How to simplify $\tan{\arcsin{\frac{y}{R}}/2}$? I have verified with Mathematica that, for $R>0, y \in \mathbb{R}$:
$$ \tan{\frac{\arcsin{\frac{y}{R}}}{2}} = \frac{R - \sqrt{R^2 -y ^2}}{y}$$
using 
Assuming[Element[y, Reals] && R > 0, 
 FullSimplify[TrigToExp[Tan[ArcSin[y/R]/2]]]]

How can I prove this withouse messing with complex exponentials and logarithms?
 A: Create a right triangle with sides $x,y$, and hypotenuse $R$. In the diagram below, $\phi = \arcsin(y/R) / 2$, So you are looking to find $\tan \phi$ in terms of $R$ and $y$. 

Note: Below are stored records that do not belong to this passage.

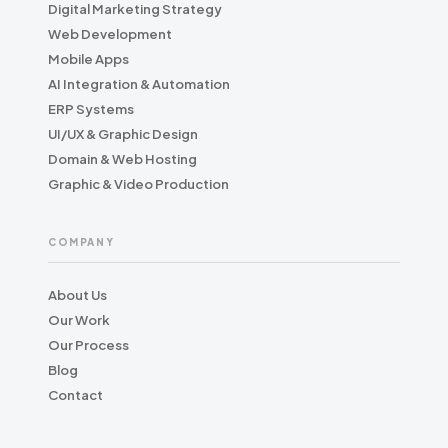
Digital Marketing Strategy
Web Development
Mobile Apps
AI Integration & Automation
ERP Systems
UI/UX & Graphic Design
Domain & Web Hosting
Graphic & Video Production
COMPANY
About Us
Our Work
Our Process
Blog
Contact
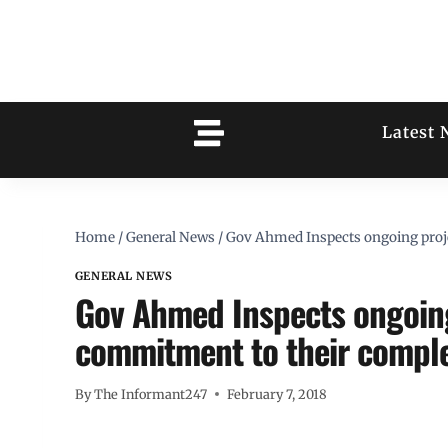
Latest 
Home
/
General News
/
Gov Ahmed Inspects ongoing projec
GENERAL NEWS
Gov Ahmed Inspects ongoing 
commitment to their compl
By
The Informant247
February 7, 2018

For this purpose, you may find the angle bisector theorem useful, as it tells you how the two sections of $y$ are related:
$$\tan \phi = \frac{y_1}{x}=\frac{y_2}{R}$$
Or that:
$$y_1 = \left(\frac{R}{x}+1\right)^{-1}y \quad\longrightarrow\quad 
\tan \phi=\frac{y}{\sqrt{R^2-y^2}+R}$$
Now multiply the denominator by it's conjugate to obtain your result. 
$\quad\quad\quad\quad\quad\quad\quad\quad\quad\quad\quad$
A: Let  $\displaystyle\arcsin\frac yr=\phi\implies \sin\phi=\frac yR\ \ \ \ (1)$
and based on the definition of principal value, $\displaystyle-\frac\pi2\le\phi\le\frac\pi2\ \ \ \  (2)$
So, we need to find $\displaystyle\tan\frac\phi2$
Using Weierstrass substitution, $\displaystyle\sin\phi=\frac{2\tan\frac\phi2}{1+\tan^2\frac\phi2}$
So, using  $\displaystyle(1),\frac{2\tan\frac\phi2}{1+\tan^2\frac\phi2}=\frac yR\implies y\tan^2\frac\phi2-2R\tan\frac\phi2+y=0\  \ \ \ (3)$
Solving the Quadratic Equation for $\displaystyle\tan\frac\phi2=\frac{R\pm\sqrt{R^2-y^2}}y$
Now using $\displaystyle(2), -\frac\pi4\le\frac\phi2\le\frac\pi4\implies -1\le\tan\frac\phi2\le1$
Observe that for real $\displaystyle\phi, R^2\ge y^2\implies R\ge |y|$ as $R>0$
If $\displaystyle R=|y|,\tan\frac\phi2=\pm1$ where both roots are same
Else  $\displaystyle\frac{R+\sqrt{R^2-y^2}}{|y|}> \frac R{|y|}>1,$ hence  should be discarded.

Observe that if $\displaystyle\tan\frac{\phi_1}2,\tan\frac{\phi_2}2$ are the roots of $(3),$
using Vieta's formula, $\displaystyle\tan\frac{\phi_1}2\tan\frac{\phi_2}2=1$
$\displaystyle\implies\tan\frac{\phi_1}2=\frac1{\tan\frac{\phi_2}2}=\cot\frac{\phi_2}2=\tan\left(\frac\pi2-\frac{\phi_2}2\right)=\tan\frac{\pi-\phi_2}2$
$\displaystyle\implies\frac{\phi_1}2=\frac{\pi-\phi_2}2\iff\phi_1=\pi-\phi_2 $
$\displaystyle\implies\sin\phi_1=\sin\left(\pi-\phi_2\right)=\sin\phi_2 $
Also,  $\displaystyle\sin\phi=\frac{2\tan\frac\phi2}{1+\tan^2\frac\phi2}=\frac{2\cot\frac\phi2}{1+\cot^2\frac\phi2}$ (multiplying the numerator & the denominator by $\displaystyle\cot^2\frac\phi2$)